Calumet's major balance sheet items are shown in the table below. On the assets' side, these include accounts receivable, inventories and property and equipment net of depreciation and amortization. On liabilities, prominent items are accounts payable and long term debt. Long term debt was up quarter 13% in year over year comparisons. Long term debt is slightly larger than Total Partners' Capital which isn't necessarily a good long term trend but understandable given the company's recent acquisitions.
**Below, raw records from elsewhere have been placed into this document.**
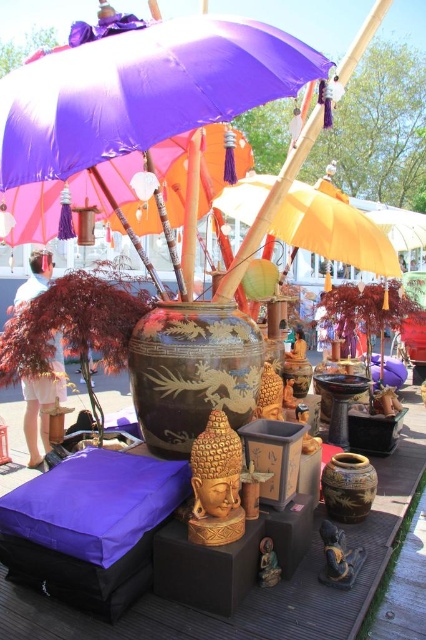 Question: Which object is the closest to the black glossy vase at center?

Choices:
 (A) purple fabric umbrella at upper center
 (B) brown textured vase at center

Answer: (B)

Question: Can you confirm if purple fabric umbrella at upper center is positioned above black glossy vase at center?

Choices:
 (A) yes
 (B) no

Answer: (A)

Question: Is purple fabric umbrella at upper center thinner than black glossy vase at center?

Choices:
 (A) yes
 (B) no

Answer: (B)

Question: Among these points, which one is nearest to the camera?

Choices:
 (A) (325, 467)
 (B) (222, 394)

Answer: (B)

Question: Can you confirm if purple fabric umbrella at upper center is bigger than brown textured vase at center?

Choices:
 (A) yes
 (B) no

Answer: (A)

Question: Which point appears closest to the camera in this image?

Choices:
 (A) (176, 442)
 (B) (60, 172)
 (C) (336, 465)

Answer: (B)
Calumet plans to reduce long term debt to about 50% of Partners' Capital. However, it does generate sufficient cash flow to comfortably pay its interest each quarter.
In the past 6 months, I bought Calumet units in the low $20 range. I sold the units as the price experienced significant capital gains. I remain on the sideline looking for a pullback in the unit price. The units have pulled back slightly from recent highs. The name has a distinct partnership business model with strong current gross profit margins. I'll wait for an attractive entry price in the mid $20 price range.
A 50% unit price is a strong move. I believe waiting for a pullback is prudent.